▶ Exercise
Scan the entries line by line and return those with "配色方案".

[Structured page parsing data]
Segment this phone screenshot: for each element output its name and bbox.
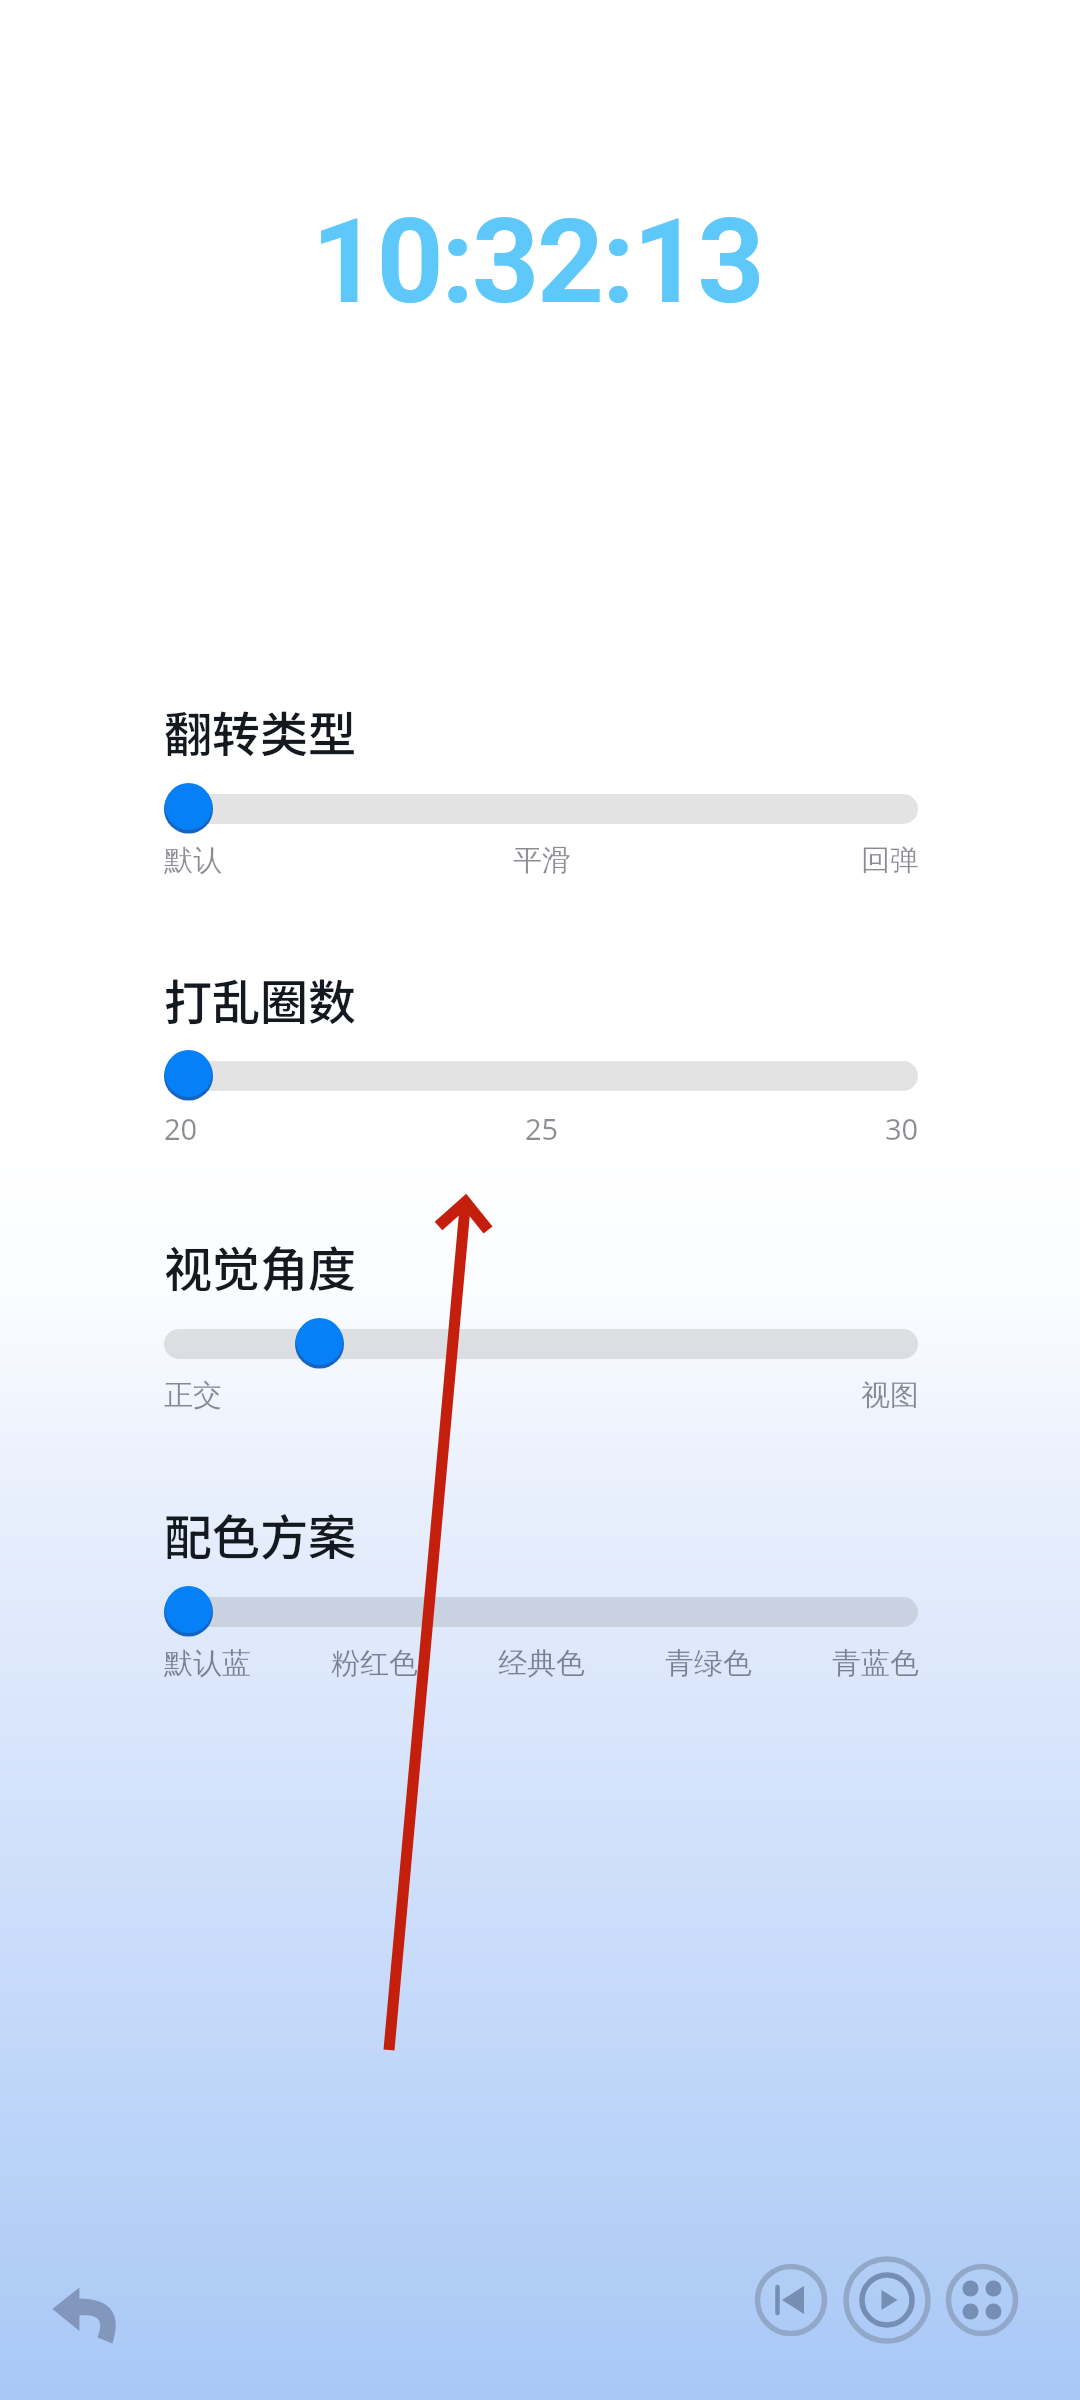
button[interactable]: 粉红色 <box>331 1645 418 1682</box>
button[interactable]: Undo <box>25 2260 145 2380</box>
button[interactable] <box>164 1585 918 1634</box>
button[interactable] <box>164 782 918 831</box>
staticText: 默认蓝 <box>164 1645 251 1682</box>
button[interactable]: 配色方案 <box>164 1499 357 1569</box>
staticText: 配色方案 <box>164 1499 357 1569</box>
button[interactable]: Apps <box>936 2254 1028 2346</box>
button[interactable]: 10:32:13 <box>0 193 1077 330</box>
button[interactable]: 青蓝色 <box>832 1645 919 1682</box>
staticText: 打乱圈数 <box>164 964 357 1034</box>
staticText: 30 <box>885 1109 919 1148</box>
staticText: 青蓝色 <box>832 1645 919 1682</box>
button[interactable]: 默认蓝 <box>164 1645 251 1682</box>
staticText: 正交 <box>164 1377 222 1414</box>
button[interactable]: 30 <box>885 1109 919 1148</box>
staticText: 20 <box>164 1109 198 1148</box>
button[interactable]: 正交 <box>164 1377 222 1414</box>
button[interactable]: 20 <box>164 1109 198 1148</box>
button[interactable] <box>164 1317 918 1366</box>
staticText: 视图 <box>861 1377 919 1414</box>
staticText: 平滑 <box>513 842 571 879</box>
button[interactable]: 青绿色 <box>665 1645 752 1682</box>
staticText: 视觉角度 <box>164 1231 357 1301</box>
staticText: 10:32:13 <box>311 193 763 330</box>
staticText: 翻转类型 <box>164 696 357 766</box>
button[interactable]: 视觉角度 <box>164 1231 357 1301</box>
button[interactable]: 25 <box>525 1109 559 1148</box>
button[interactable]: 视图 <box>861 1377 919 1414</box>
staticText: 粉红色 <box>331 1645 418 1682</box>
staticText: 经典色 <box>498 1645 585 1682</box>
button[interactable]: 打乱圈数 <box>164 964 357 1034</box>
button[interactable]: Previous <box>745 2254 837 2346</box>
staticText: 25 <box>525 1109 559 1148</box>
staticText: 青绿色 <box>665 1645 752 1682</box>
button[interactable]: 翻转类型 <box>164 696 357 766</box>
button[interactable]: 平滑 <box>513 842 571 879</box>
button[interactable]: 经典色 <box>498 1645 585 1682</box>
staticText: 默认 <box>164 842 222 879</box>
button[interactable]: 回弹 <box>861 842 919 879</box>
staticText: 回弹 <box>861 842 919 879</box>
button[interactable]: 默认 <box>164 842 222 879</box>
button[interactable] <box>164 1049 918 1098</box>
button[interactable]: Play <box>837 2250 937 2350</box>
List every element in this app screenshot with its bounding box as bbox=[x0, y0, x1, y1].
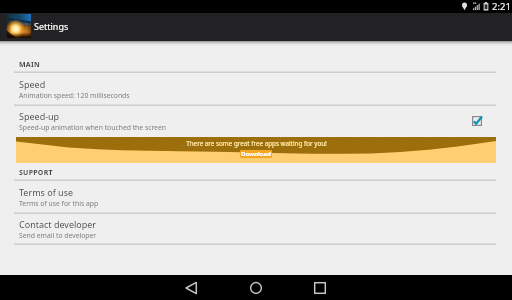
staticText: There are some great free apps waiting f… bbox=[186, 139, 327, 148]
button[interactable]: Speed-up bbox=[0, 105, 512, 137]
button[interactable]: Speed bbox=[0, 72, 512, 105]
button[interactable]: Download bbox=[240, 150, 272, 158]
button[interactable]: Back bbox=[180, 276, 204, 300]
button[interactable]: App icon bbox=[7, 14, 31, 38]
staticText: Contact developer bbox=[19, 218, 97, 230]
staticText: SUPPORT bbox=[19, 168, 53, 178]
staticText: 2:21 bbox=[492, 0, 511, 13]
staticText: MAIN bbox=[19, 60, 40, 70]
staticText: Download bbox=[241, 150, 271, 158]
staticText: Terms of use for this app bbox=[19, 199, 99, 208]
button[interactable]: Home bbox=[244, 276, 268, 300]
button[interactable]: Recents bbox=[308, 276, 332, 300]
button[interactable]: Contact developer bbox=[0, 213, 512, 244]
staticText: Terms of use bbox=[19, 186, 74, 198]
staticText: Speed-up animation when touched the scre… bbox=[19, 123, 166, 132]
staticText: Send email to developer bbox=[19, 231, 97, 240]
button[interactable]: Terms of use bbox=[0, 180, 512, 213]
staticText: Animation speed: 120 milliseconds bbox=[19, 91, 130, 100]
button[interactable]: There are some great free apps waiting f… bbox=[16, 137, 496, 163]
staticText: Settings bbox=[34, 20, 69, 32]
staticText: Speed bbox=[19, 78, 46, 90]
staticText: Speed-up bbox=[19, 110, 60, 122]
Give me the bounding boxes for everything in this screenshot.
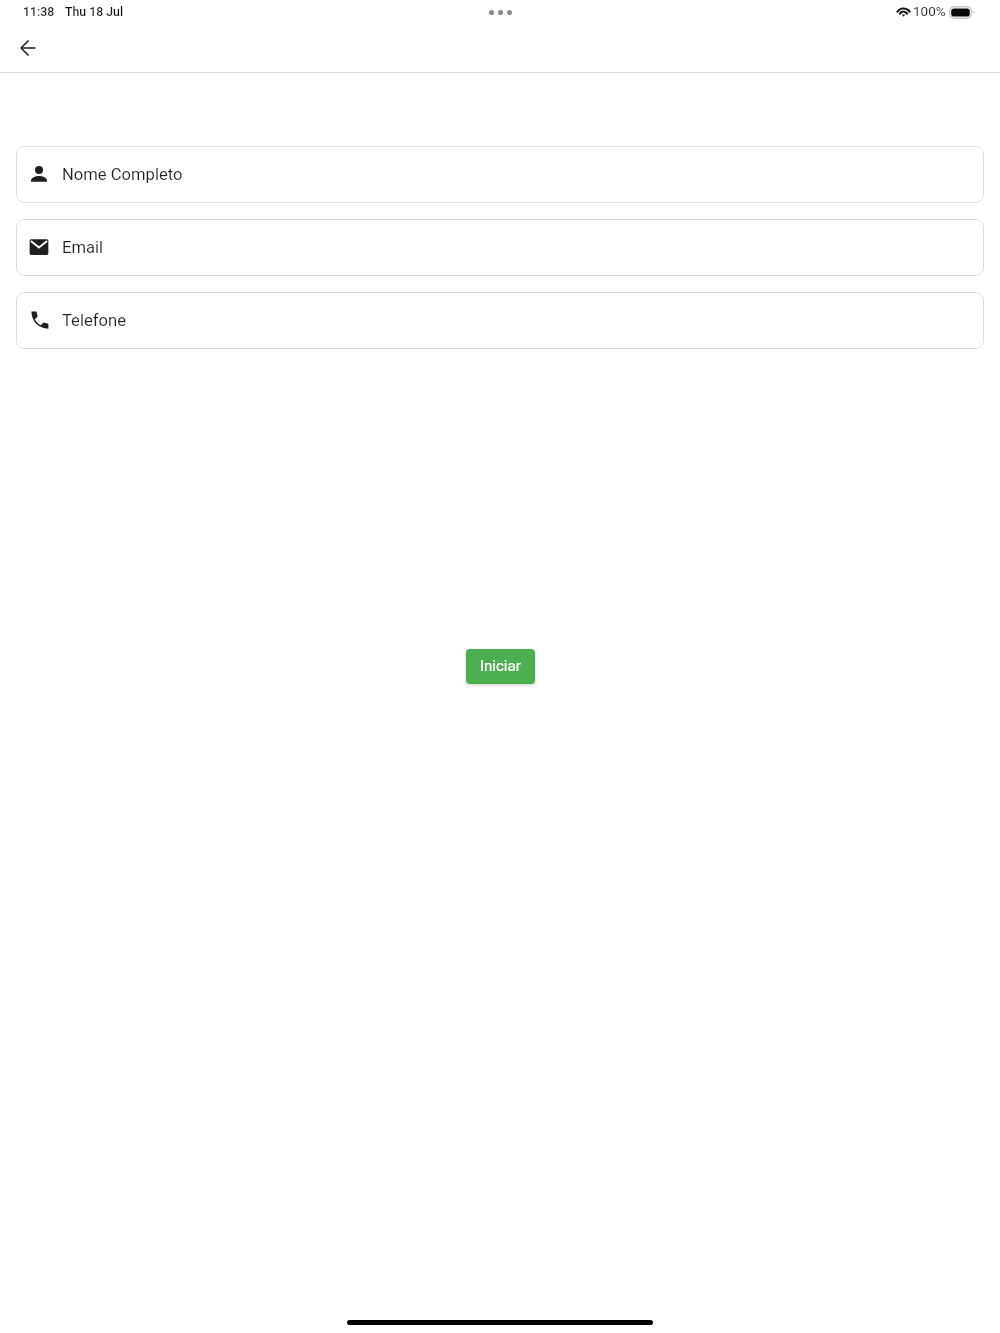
staticText: Email [62, 238, 104, 257]
staticText: 100% [913, 3, 946, 19]
button[interactable]: Email [16, 219, 984, 276]
button[interactable]: Telefone [16, 292, 984, 349]
staticText: Thu 18 Jul [65, 5, 124, 19]
staticText: Iniciar [480, 657, 521, 675]
button[interactable]: Back [8, 28, 47, 67]
staticText: Nome Completo [62, 165, 183, 184]
button[interactable]: Iniciar [466, 649, 535, 684]
staticText: Telefone [62, 311, 126, 330]
staticText: 11:38 [23, 5, 55, 19]
button[interactable]: Nome Completo [16, 146, 984, 203]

▶ Reply
button[interactable]: 配色方案 <box>164 1499 357 1569</box>
staticText: 配色方案 <box>164 1499 357 1569</box>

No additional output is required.